This post is by Matthew Ferguson of Emanaged and Rich Insight.
Business-to-consumer and business-to-business are old concepts in the retail industry. Stores sell to the final buyers, but themselves need to buy stock from manufacturers, suppliers and distributors. They buy from businesses and they sell to consumers. Historically, it’s always been done this way.
Direct-to-consumer, or D2C, is where brands cut out the middleman and sell their wares straight to the buyer. While this is great for us, as consumers, it’s causing alarm among many retailers and suppliers. If we can order online, why do we need to visit a physical store? If the brand or manufacturer is selling their product directly to us, what role do retailers and distributors have to play?

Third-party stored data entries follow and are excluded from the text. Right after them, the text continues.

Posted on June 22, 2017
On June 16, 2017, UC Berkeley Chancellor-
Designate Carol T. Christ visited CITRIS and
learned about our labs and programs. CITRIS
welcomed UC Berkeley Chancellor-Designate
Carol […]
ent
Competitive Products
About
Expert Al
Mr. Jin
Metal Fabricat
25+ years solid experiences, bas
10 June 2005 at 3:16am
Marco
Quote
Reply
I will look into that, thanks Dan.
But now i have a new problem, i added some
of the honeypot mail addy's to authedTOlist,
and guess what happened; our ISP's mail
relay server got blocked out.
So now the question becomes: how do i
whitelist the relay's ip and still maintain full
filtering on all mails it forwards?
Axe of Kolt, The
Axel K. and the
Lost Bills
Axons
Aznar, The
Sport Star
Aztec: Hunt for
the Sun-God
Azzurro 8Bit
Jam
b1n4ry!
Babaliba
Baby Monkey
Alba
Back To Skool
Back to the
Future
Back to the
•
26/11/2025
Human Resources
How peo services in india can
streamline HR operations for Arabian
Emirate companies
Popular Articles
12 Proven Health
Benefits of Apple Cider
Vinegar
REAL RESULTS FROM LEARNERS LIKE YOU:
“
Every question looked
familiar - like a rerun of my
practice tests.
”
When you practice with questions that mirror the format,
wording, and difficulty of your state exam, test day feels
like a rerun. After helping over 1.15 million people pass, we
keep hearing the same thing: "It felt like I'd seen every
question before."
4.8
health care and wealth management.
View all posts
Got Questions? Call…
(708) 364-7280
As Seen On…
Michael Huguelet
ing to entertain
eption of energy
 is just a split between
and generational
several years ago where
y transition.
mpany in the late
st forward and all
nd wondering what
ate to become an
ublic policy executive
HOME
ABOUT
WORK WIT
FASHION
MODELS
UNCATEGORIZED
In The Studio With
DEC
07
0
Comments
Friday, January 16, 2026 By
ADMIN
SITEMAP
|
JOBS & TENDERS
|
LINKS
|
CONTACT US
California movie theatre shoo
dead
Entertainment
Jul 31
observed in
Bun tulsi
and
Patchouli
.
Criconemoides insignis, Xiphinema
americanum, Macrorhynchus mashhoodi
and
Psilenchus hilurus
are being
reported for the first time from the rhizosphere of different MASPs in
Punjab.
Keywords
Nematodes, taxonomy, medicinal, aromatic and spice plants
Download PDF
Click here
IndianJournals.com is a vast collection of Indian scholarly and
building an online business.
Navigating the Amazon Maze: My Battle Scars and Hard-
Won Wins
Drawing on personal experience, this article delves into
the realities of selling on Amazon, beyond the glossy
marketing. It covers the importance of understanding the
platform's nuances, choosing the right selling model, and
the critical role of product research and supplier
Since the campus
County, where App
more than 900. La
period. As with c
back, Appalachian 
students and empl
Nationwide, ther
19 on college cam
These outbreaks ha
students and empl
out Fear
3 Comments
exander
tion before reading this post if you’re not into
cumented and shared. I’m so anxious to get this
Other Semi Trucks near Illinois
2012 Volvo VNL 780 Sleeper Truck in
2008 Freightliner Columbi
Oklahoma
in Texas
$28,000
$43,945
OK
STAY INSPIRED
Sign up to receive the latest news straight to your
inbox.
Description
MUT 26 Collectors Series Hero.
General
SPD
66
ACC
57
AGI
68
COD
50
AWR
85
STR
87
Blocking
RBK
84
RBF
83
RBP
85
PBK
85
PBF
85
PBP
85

The last 5 years have been particularly dramatic. Amazon, once a humble online bookstore, has switched on its “beast mode”, causing competitors to adapt, adjust and at times simply freak out. Online marketplaces, led by Amazon, have changed the landscape and broken the conventional flow of products along a long supply chain from manufacturers to consumers.
In contrast to those traditional retailers and distributors, direct-to-consumer is a battle that Amazon just can’t lose. Here’s why D2C has Bezos laughing all the way to the bank.
View Top Amazon Seller ToolsA little history
We haven’t had the internet very long at all, considering that we’ve been on this planet for 200,000 years. On that timescale, ecommerce has barely been around for more than a blink of an eye. But in that blink, it has evolved beyond all recognition, becoming a widespread industry with ecommerce college courses, ecommerce job titles and all sorts of e-terms for your e-thoughts.
In barely the time it takes for a newborn baby to become a hormone-fueled teenager, we’ve gone from shopping in stores to ordering anything we want at the push of a button, sitting at home in our underwear. If you didn’t want to ever leave the house to shop, you don’t have to, in many parts of the modern world.
Amazon has been a key catalyst for this shift, and we’re witnessing the effects in the news every day. How many huge store names are going bankrupt, or closing a large proportion of their physical outlets? How many suppliers and distributors are now selling direct to consumers, or adding their own brand to products that previously bore their retail partner’s names?
Direct-to-consumer is a win for Amazon either way
Amazon has accounted for both profiles – suppliers selling direct, and suppliers developing their own brands – with its two different business models: Vendor and Seller. The Amazon website, despite its unified appearance, is fed by two quite different platforms.
Amazon, once a humble online bookstore, has switched on its “beast mode”.On the one hand we have Seller Central, where anyone can sign up, add or connect to product listings, and sell their products to the Amazon audience of buyers. Here, you are the seller of record and in control of listings, shipping and customer service.
On the other hand, there’s Vendor Central, a wholesale platform whereby you sell product directly to Amazon, and Amazon themselves handle selling and shipping it. They are the seller of record. Once you sell your product to them, the onus is on Amazon to sell the items and get them in buyers’ hands. Amazon is the online equivalent of a traditional retailer in this model.
If you want to manufacture or distribute product, Vendor is a great sales partner. If you want to sell your product directly to buyers, Seller Central gives you all the tools necessary to do so. Either way, Amazon has you well covered.
With direct access to Amazon, an ecommerce juggernaut with 44% of online sales in the US and still growing quickly, what will happen to traditional B2B supply chains? In my opinion, they are on borrowed time in many areas. Their days are numbered. It’s just getting too easy, too efficient and indeed too profitable for a company to not sell directly to the end consumer.
Amazon has a finger in every pie. Sometimes two.
If you think about it, Amazon is several very different companies under one name. They have a logistics department which you can use as a standalone service provider. They offer movies and streaming TV. They offer cloud computing, payment and marketing services. They are the manufacturer of products like the leading ebook reader, Kindle, and the leading smart speaker, Echo.
If you get caught in the middle, you might end up in a mini turf war.But the Amazon that most of us know best is seen through their retail website. It’s a place to buy all manner of things, ideally with “Prime”, and have them arrive in record-breaking time with no-hassle refund policies and great buyer protection. Who wouldn’t get excited about one-hour Christmas sock deliveries?
What about Amazon FBA? This world-leading logistics service is sandwiched between the retail website and third-party marketplace sellers, much like a slice of succulent tomato between the patty and the lettuce in your favorite burger. I must be getting hungry.
FBA is where you send your product to Amazon, but you aren’t “selling” it to them as a Vendor. They are providing third-party logistics (3PL) only, and will ship your product to buyers when orders come in, and charge you for it. You don’t have to use it, but sales will be higher if you do.
Vendor and Seller might seem similar, particularly as many marketplace sellers use FBA, but the two platforms don’t share the same goals. Seller Central is happy for you to sell product directly to consumers, as long as you provide a consistently high level of service. Amazon pockets a percentage of each sale as commission.
With Vendor, Amazon wants to buy product they think will sell well, at wholesale costs, thus securing deep margins to drive low prices for their customers.